Click on the title to read the full abstract. Click here for the conference home page.
Fool’s gold evidence. BLUSH) I agree with Colin Berry. See Blowing Antonacci Proposal to Bits.
Yannick Clement warned us of this sort of thing years ago. I doubt if there’s a single Shroud scientist outside of Italy who buys into this religious agenda driven pseudo-science. They’ve clearly been carried away watching too many old episodes of Star Trek. So a real genuine William Shatner (Captain Kirk) quote is apposite (check thinkexist web-site):
“Stop and smell the garlic! That’s all you have to do.”
Yup! straight from the commander’s lips!
The hypothesis Antonacci cites was written by him. Why doesn’t he say so? The journal is a vanity publication in Nigeria. Anyone can access the web-only journal. Anyone can write for it, too, by paying a fee. They claim to be peer reviewed.
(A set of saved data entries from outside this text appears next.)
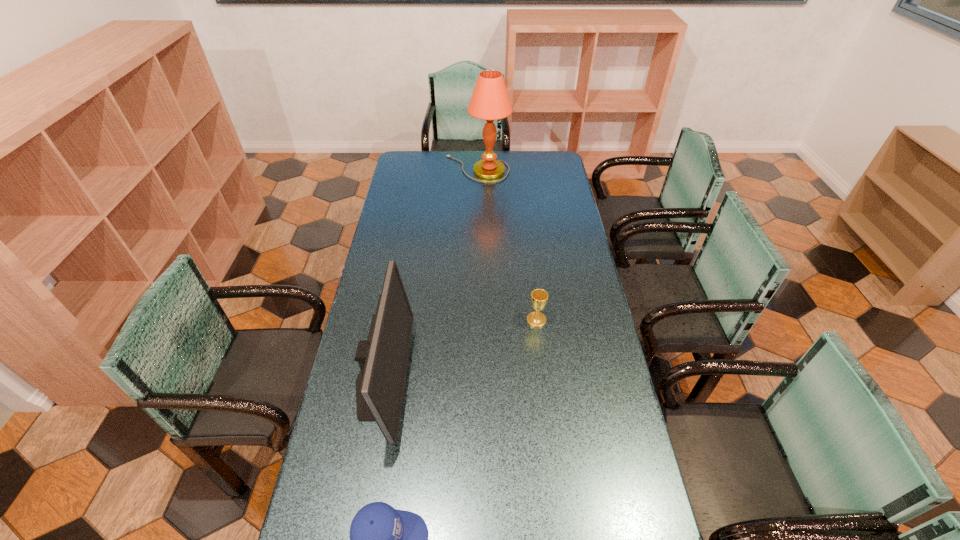 The height and width of the screenshot is (540, 960). In the image, there is a desktop. Identify the location of vacant space at the far edge. (510, 171).

In the image, there is a desktop. Find the location of `vacant space at the left edge`. vacant space at the left edge is located at coordinates (407, 260).

You are a GUI agent. You are given a task and a screenshot of the screen. Output one action in this format:
    pyautogui.click(x=<x>, y=<y>)
    Task: Click on the vacant region at the right edge of the desktop
    This screenshot has height=540, width=960.
    Given the screenshot: What is the action you would take?
    pyautogui.click(x=561, y=219)

Locate an element on the screen. The height and width of the screenshot is (540, 960). free space between the rightmost object and the farthest object is located at coordinates (507, 245).

Find the location of `vacant area that lies between the farthest object and the third tallest object`. vacant area that lies between the farthest object and the third tallest object is located at coordinates (507, 245).

The height and width of the screenshot is (540, 960). Find the location of `vacant area between the second tallest object and the rightmost object`. vacant area between the second tallest object and the rightmost object is located at coordinates (459, 350).

I want to click on free space between the chalice and the third shortest object, so click(459, 350).

You are a GUI agent. You are given a task and a screenshot of the screen. Output one action in this format:
    pyautogui.click(x=<x>, y=<y>)
    Task: Click on the vacant point located between the third shortest object and the chalice
    The width and height of the screenshot is (960, 540).
    Given the screenshot: What is the action you would take?
    pyautogui.click(x=459, y=350)

What are the coordinates of `free space between the rightmost object and the lamp` in the screenshot? It's located at (507, 245).

Identify the location of the second closest object to the rightmost object. Image resolution: width=960 pixels, height=540 pixels. (382, 539).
That is hard to believe. Read it at http://www.academicjournals.org/article/article1380798649_Antonacci.pdf .
Italy? Is Mark Antonacci Italian? And what about John Jackson and his team in Colorado? Or Elizabeth Piczek? Andrew Silverman? it’s everywhere!
There is a real problem here. paper after paper is going to be rolled out in St. Louis,one half hour after another ( in some cases the Abstract seems half an hour long in itself!) In this case, and presumably there will be others, the subject matter is hotly controversial. So how is anything coherent going to come out of the conference?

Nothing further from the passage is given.